Fudan University has announced plans to open its first overseas campus after an agreement was signed between Hungary’s innovation and technology minister László Palkovics and Xu Ningsheng, the president of the university, in Shanghai on December 16.
The campus will be located in Budapest and the Hungarian government hopes that its presence will help transform the country into a “regional knowledge hub”. More than 2,300 Chinese citizens currently study in Hungary, which the government said was “a good basis for the intensification of relations between universities”.
“The presence in Hungary of Fudan and of reputable foreign professors will accelerate the process of globalisation which has already started in Hungarian higher education,” said Palkovics.
“[The campus] will accelerate the process of globalisation which has already started in Hungarian higher education”
“The planned campus opening could promote further Chinese investments, and in particular, the settlement of the research and development centres of Chinese companies in Hungary.”
Fudan University is one of China’s top higher education institutions, with over 30,000 students across its four campuses in Shanghai. It has previously partnered with the Corvinus University of Budapest in offering a double MBA program.

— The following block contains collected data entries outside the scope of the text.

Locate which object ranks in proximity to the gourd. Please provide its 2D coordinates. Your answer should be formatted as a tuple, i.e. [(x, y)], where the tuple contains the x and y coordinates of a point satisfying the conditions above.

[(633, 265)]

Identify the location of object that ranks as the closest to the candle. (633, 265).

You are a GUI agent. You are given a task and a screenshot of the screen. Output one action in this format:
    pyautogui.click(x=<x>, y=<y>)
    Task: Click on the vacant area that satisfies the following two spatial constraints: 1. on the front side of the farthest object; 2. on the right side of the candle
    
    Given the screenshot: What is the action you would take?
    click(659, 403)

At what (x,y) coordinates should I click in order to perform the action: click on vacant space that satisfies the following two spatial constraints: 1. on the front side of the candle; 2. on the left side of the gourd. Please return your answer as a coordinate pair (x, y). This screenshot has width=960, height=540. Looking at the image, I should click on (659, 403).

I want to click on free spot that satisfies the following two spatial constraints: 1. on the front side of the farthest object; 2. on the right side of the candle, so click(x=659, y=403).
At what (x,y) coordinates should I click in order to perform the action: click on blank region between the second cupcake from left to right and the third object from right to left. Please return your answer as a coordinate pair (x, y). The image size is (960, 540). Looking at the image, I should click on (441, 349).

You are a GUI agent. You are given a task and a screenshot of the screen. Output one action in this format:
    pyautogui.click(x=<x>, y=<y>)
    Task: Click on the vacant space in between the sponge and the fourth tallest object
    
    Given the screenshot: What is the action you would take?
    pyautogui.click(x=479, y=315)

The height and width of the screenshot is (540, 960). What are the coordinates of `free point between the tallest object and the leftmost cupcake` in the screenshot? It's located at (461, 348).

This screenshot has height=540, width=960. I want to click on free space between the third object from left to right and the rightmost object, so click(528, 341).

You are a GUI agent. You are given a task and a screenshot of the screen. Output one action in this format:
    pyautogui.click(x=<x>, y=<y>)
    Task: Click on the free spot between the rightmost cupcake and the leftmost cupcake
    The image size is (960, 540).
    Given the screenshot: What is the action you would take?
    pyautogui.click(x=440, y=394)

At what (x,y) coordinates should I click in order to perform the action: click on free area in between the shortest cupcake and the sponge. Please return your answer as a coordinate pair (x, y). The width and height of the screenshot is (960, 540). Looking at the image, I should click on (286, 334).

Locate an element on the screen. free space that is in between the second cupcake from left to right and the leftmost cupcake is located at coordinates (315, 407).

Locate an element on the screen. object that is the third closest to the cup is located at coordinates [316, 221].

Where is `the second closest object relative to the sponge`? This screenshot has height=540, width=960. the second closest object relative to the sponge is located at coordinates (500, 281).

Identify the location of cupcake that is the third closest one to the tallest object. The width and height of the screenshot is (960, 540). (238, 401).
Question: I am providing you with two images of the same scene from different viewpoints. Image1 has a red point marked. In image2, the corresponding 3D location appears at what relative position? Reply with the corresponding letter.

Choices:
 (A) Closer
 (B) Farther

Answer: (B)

Although the announcement was reported by several outlets as signalling the launch of China’s “first overseas campus”, that accolade actually goes to Xiamen University on the Fujian coast, which opened a branch in Selangor in Malaysia and welcomed its first students in 2016.
Peking University in Beijing also runs a business school in Oxfordshire in the UK.

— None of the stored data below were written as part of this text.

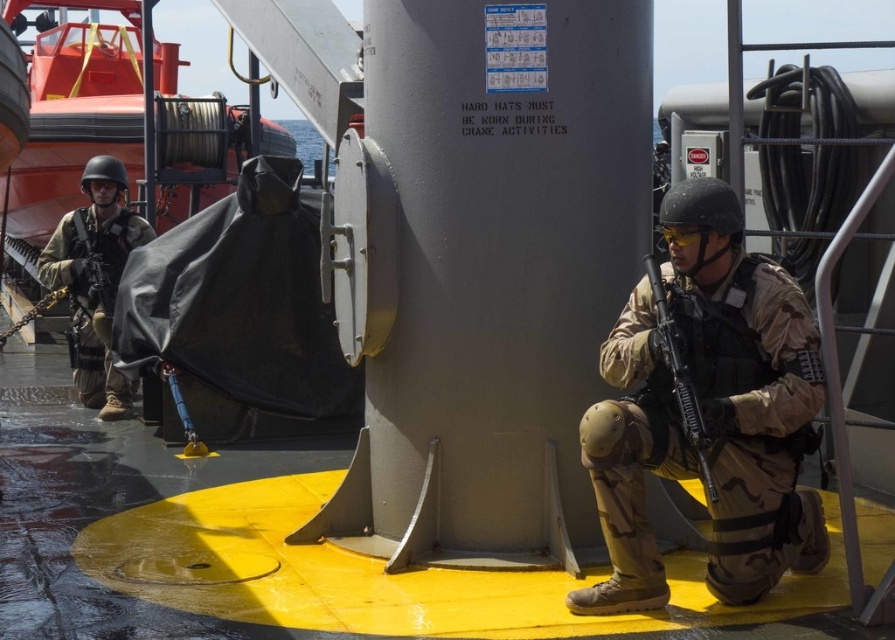 The image size is (895, 640). Describe the element at coordinates (746, 390) in the screenshot. I see `camouflage fabric uniform at center` at that location.

Does camouflage fabric uniform at center appear on the left side of brushed metal lifeboat at left?

No, camouflage fabric uniform at center is not to the left of brushed metal lifeboat at left.

Which is in front, point (786, 333) or point (75, 70)?

Point (786, 333) is in front.

The image size is (895, 640). I want to click on camouflage fabric uniform at center, so click(x=746, y=390).

Does point (118, 164) come farther from viewer compared to point (659, 269)?

Yes, point (118, 164) is behind point (659, 269).

Who is taller, camouflage fabric uniform at left or matte black rifle at center?

camouflage fabric uniform at left

Does point (109, 164) come closer to viewer compared to point (686, 412)?

No, it is not.

Where is `camouflage fabric uniform at left`? camouflage fabric uniform at left is located at coordinates (95, 280).

Who is taller, camouflage fabric uniform at center or camouflage fabric uniform at left?

camouflage fabric uniform at left

Between point (625, 589) and point (86, 372), which one is positioned in front?

Point (625, 589) is more forward.

Locate an element on the screen. The image size is (895, 640). camouflage fabric uniform at center is located at coordinates coord(746,390). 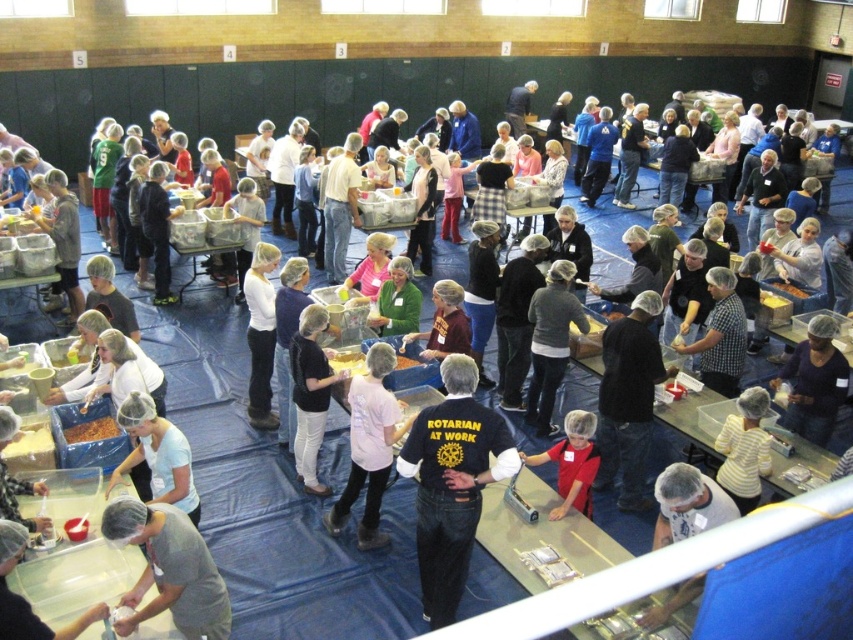 Question: Estimate the real-world distances between objects in this image. Which object is closer to the white matte shirt at center?

Choices:
 (A) gray fabric shirt at lower left
 (B) light blue fabric at lower left

Answer: (B)

Question: Can you confirm if light blue fabric at lower left is thinner than black fabric shirt at center?

Choices:
 (A) yes
 (B) no

Answer: (B)

Question: Does light blue fabric at lower left lie in front of red shirt at center?

Choices:
 (A) no
 (B) yes

Answer: (B)

Question: Among these objects, which one is nearest to the camera?

Choices:
 (A) light blue fabric at lower left
 (B) pink fabric shirt at center

Answer: (A)

Question: Considering the real-world distances, which object is farthest from the white matte shirt at center?

Choices:
 (A) black fabric shirt at center
 (B) light blue fabric at lower left
 (C) black cotton shirt at center
 (D) red shirt at center

Answer: (D)

Question: Does light blue fabric at lower left have a smaller size compared to yellow striped sweater at lower right?

Choices:
 (A) no
 (B) yes

Answer: (A)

The Hungarian government’s push for internationalising the country’s higher education system may come as a surprise to some due to concerns about academic freedom in the Central European nation. New laws introduced over the last few years have also sought to restrict foreign activity in higher education.
In 2017, the government enacted legislation that required foreign universities to maintain campuses in their country of origin, forcing the Central European University, founded by financier George Soros, to relocate to the Austrian capital of Vienna.
Further details about the campus, its opening date and what courses it will offer have yet to be released.